Pharmacological management of cardiac arrhythmias has been a long and widely sought goal. One of the difficulties in treating arrhythmia stems, in part, from incomplete understanding of the mechanisms of drug block and how intrinsic properties of channel gating affect drug access, binding affinity, and unblock. In the last decade, a plethora of genetic information has revealed that genetics may play a critical role in determining arrhythmia susceptibility and in efficacy of pharmacological therapy. In this context, we present a theoretical approach for investigating effects of drug-channel interaction. We use as an example open-channel or inactivated-channel block by the local anesthetics mexiletine and lidocaine, respectively, of normal and DeltaKPQ mutant Na(+) channels associated with the long-QT syndrome type 3. Results show how kinetic properties of channel gating, which are affected by mutations, are important determinants of drug efficacy. Investigations of Na(+) channel blockade are conducted at multiple scales (single channel and macroscopic current) and, importantly, during the cardiac action potential (AP). Our findings suggest that channel mean open time is a primary determinant of open state blocker efficacy. Channels that remain in the open state longer, such as the DeltaKPQ mutant channels in the abnormal burst mode, are blocked preferentially by low mexiletine concentrations. AP simulations confirm that a low dose of mexiletine can remove early afterdepolarizations and restore normal repolarization without affecting the AP upstroke. The simulations also suggest that inactivation state block by lidocaine is less effective in restoring normal repolarization and adversely suppresses peak Na(+) current.

摘要

心律失常的药物治疗一直是一个长期且广泛追求的目标。治疗心律失常的困难之一部分源于对药物阻断机制以及通道门控的内在特性如何影响药物进入、结合亲和力和解除阻断的理解不完整。在过去十年中,大量的遗传信息表明,遗传学可能在决定心律失常易感性和药物治疗疗效方面发挥关键作用。在此背景下,我们提出一种研究药物与通道相互作用效应的理论方法。
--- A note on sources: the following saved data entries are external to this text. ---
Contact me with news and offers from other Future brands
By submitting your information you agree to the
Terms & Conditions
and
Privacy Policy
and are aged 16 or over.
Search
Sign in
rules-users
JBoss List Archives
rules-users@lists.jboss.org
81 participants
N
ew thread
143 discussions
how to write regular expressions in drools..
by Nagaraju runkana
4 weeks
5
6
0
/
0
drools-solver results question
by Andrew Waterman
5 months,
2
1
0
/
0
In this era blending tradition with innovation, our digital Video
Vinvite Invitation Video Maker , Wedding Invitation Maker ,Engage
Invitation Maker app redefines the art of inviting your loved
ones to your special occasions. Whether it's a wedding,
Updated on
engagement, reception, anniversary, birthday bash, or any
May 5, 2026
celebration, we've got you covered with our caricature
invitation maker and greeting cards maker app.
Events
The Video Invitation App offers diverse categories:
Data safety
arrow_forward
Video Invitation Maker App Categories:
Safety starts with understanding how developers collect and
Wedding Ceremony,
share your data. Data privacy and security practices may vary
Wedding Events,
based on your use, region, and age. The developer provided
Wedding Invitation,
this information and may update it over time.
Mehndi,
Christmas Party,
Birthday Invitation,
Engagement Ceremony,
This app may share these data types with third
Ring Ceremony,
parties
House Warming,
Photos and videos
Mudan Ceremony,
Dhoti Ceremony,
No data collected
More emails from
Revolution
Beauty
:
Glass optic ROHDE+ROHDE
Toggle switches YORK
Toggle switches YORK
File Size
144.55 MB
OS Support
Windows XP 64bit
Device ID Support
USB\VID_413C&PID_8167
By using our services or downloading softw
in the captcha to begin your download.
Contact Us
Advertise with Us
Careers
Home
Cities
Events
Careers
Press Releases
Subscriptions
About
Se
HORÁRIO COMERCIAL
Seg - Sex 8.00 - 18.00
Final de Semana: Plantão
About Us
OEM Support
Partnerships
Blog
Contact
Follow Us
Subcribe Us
我们分别以局部麻醉药美西律和利多卡因对与3型长QT综合征相关的正常和DeltaKPQ突变型Na(+)通道的开放通道或失活通道阻断为例进行研究。结果表明,受突变影响的通道门控动力学特性是药物疗效的重要决定因素。对Na(+)通道阻断的研究在多个尺度(单通道和宏观电流)上进行,重要的是在心脏动作电位(AP)期间进行。我们的研究结果表明,通道平均开放时间是开放状态阻断剂疗效的主要决定因素。保持开放状态时间更长的通道,如异常爆发模式下的DeltaKPQ突变通道,优先被低浓度的美西律阻断。AP模拟证实,低剂量的美西律可以消除早期后去极化并恢复正常复极化,而不影响AP上升支。模拟还表明,利多卡因对失活状态的阻断在恢复正常复极化方面效果较差,并且会不利地抑制Na(+)电流峰值。